The growth of the unit of capital in the developed modern manufacturing business entails also a growth in the unit of labour, though not a corresponding growth. The number of employees in a business is larger in proportion as the business passes into the stage of highest industrial organisation. In the United States in 1880 it was estimated that the average number of employees in a manufacturing business for the whole country was a little less than 11, but in the chief manufacturing states of Massachusetts, Connecticut, and Rhode Island it was about 25, while in Pittsburg, the great centre of iron industry, it was more than 33.

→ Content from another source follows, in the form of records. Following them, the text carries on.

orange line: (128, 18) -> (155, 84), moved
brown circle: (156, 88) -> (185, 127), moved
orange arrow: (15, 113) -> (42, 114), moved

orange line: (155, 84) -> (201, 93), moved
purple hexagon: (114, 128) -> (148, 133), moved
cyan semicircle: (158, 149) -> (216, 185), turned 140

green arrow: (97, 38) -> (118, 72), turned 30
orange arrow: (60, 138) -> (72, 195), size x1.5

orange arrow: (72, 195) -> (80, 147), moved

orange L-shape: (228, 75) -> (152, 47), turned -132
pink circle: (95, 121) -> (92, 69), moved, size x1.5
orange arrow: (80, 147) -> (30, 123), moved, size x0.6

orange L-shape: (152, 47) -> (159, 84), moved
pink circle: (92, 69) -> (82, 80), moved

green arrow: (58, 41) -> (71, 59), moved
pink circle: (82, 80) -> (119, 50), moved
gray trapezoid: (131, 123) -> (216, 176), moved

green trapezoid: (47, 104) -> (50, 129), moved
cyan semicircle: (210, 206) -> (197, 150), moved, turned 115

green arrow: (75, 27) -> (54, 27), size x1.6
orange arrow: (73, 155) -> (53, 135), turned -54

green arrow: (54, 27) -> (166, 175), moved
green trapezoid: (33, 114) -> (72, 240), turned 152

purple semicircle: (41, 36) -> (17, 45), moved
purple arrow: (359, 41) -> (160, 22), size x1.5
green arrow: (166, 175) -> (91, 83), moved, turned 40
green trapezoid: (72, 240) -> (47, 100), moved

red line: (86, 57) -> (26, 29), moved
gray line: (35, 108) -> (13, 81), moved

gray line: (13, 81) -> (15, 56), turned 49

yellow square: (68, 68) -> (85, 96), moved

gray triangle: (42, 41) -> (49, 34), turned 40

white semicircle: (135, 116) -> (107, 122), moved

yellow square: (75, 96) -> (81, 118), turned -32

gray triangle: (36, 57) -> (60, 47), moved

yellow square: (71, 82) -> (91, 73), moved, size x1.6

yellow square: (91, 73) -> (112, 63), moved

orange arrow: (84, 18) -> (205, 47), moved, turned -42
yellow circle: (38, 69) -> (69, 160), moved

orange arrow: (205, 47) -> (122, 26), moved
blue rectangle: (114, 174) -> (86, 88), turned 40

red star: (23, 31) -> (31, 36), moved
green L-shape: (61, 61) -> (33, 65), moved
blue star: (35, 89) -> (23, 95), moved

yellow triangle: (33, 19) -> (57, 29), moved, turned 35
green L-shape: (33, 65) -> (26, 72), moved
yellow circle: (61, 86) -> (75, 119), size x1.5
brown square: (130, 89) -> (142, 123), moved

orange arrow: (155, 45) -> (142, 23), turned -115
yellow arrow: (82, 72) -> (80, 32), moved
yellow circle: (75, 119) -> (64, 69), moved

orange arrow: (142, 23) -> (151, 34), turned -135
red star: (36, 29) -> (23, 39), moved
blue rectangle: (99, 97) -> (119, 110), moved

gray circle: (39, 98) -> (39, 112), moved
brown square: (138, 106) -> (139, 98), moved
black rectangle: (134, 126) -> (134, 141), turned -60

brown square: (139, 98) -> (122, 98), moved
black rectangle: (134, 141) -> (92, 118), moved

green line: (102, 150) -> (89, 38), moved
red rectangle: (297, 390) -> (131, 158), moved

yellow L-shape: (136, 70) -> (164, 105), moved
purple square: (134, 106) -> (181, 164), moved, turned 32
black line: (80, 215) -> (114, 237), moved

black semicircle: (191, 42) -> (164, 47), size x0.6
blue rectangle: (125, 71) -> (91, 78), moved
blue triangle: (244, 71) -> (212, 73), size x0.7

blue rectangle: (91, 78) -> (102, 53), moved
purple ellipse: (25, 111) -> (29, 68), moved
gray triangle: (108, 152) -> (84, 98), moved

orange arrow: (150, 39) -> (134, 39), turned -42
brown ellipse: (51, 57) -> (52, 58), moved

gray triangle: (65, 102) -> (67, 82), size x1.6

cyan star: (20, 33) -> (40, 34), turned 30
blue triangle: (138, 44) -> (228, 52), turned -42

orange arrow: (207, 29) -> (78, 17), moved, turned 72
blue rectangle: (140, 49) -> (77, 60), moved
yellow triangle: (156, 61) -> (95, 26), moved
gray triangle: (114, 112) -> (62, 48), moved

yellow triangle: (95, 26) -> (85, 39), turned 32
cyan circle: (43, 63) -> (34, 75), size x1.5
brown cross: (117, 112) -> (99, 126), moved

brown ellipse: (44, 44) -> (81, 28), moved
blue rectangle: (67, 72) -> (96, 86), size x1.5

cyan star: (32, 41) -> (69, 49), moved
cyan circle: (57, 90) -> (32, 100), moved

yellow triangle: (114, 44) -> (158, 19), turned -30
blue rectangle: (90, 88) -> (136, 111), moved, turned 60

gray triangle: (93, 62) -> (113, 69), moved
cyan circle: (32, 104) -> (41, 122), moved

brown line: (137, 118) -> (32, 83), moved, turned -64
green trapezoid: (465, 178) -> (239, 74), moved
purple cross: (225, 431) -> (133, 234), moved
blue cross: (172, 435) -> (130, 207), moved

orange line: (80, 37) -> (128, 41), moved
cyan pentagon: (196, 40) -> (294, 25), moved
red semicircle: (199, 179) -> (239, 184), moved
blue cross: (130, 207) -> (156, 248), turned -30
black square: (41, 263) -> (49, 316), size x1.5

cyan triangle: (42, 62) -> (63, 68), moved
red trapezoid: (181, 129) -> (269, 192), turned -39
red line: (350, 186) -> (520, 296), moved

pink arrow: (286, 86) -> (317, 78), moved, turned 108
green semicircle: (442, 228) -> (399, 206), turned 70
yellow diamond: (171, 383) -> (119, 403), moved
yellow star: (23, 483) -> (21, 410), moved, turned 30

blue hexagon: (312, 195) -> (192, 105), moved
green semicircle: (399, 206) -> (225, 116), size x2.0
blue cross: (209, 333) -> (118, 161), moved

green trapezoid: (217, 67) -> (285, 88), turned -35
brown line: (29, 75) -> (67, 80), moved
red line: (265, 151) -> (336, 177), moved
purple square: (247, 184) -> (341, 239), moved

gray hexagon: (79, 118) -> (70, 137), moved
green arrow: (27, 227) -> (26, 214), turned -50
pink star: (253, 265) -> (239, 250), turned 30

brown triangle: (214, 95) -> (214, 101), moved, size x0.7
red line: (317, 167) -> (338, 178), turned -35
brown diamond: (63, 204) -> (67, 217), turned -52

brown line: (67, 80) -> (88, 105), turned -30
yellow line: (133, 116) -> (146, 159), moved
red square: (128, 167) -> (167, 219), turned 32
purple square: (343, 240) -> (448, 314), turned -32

§ 3. In addition to increased size we find increased and ever-increasing complexity of structure in the business-unit. This has proceeded in two directions, horizontally and laterally—that is to say, by subdivision and accession of processes on the one hand, and by an increased variety of products, and therefore of processes, upon the other hand. The constantly growing specialisation of fixed capital and of labour in our factories and workshops is a commonplace. Adam Smith's famous pin manufactory, with its ten separate processes, has been left far behind. In a modern shoe factory in the United States there are sixty-four distinct processes. Grain, in the elaborate machinery of a steam flour mill, passes through a score of different stages, cleaning, winnowing, grinding, etc. The American machine-made watch is the product of 370 separate processes. The organisation of a modern textile factory provides a dozen different processes contributing to the spinning or weaving of cotton or silk. New processes of cleaning, finishing, and ornamenting are continually being added. The subsidiary process of packing, the manufacture of packing cases, the printing of labels, etc., are taken on in many factories.[108] Many branches of production which were formerly carried on in separate places and as separate business-units are grouped together under the factory roof, or if still separated locally, and executed by separate machinery and power, are related as forming part of the same business, and are under the same management. So in the woollen manufactures the preliminary processes of sorting and cleansing, carding or combing, as well as the main processes of spinning and weaving, fulling, dyeing, and finishing, each of which was once committed to a separate and independent group of workers, are now frequently found going on simultaneously in a single factory.[109] Thus a number of small simple business-units representing the various stages in the production of a commodity, come to group themselves into a large complex unit.